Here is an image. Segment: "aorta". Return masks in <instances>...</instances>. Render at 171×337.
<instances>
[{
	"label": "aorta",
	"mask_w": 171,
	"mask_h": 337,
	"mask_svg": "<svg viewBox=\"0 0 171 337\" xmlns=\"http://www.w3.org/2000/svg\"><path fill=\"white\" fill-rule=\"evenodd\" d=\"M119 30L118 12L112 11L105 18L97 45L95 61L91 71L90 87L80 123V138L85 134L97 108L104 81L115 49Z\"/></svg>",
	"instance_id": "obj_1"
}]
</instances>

|---|

• Task: Output every entry again, exactly as given.

• Answer to this problem:
Here is an image. Segment: "aorta". Return masks in <instances>...</instances>. Render at 171×337.
<instances>
[{
	"label": "aorta",
	"mask_w": 171,
	"mask_h": 337,
	"mask_svg": "<svg viewBox=\"0 0 171 337\" xmlns=\"http://www.w3.org/2000/svg\"><path fill=\"white\" fill-rule=\"evenodd\" d=\"M119 30L118 12L112 11L105 18L97 45L95 61L91 71L90 87L80 123V138L85 134L97 108L104 81L115 49Z\"/></svg>",
	"instance_id": "obj_1"
}]
</instances>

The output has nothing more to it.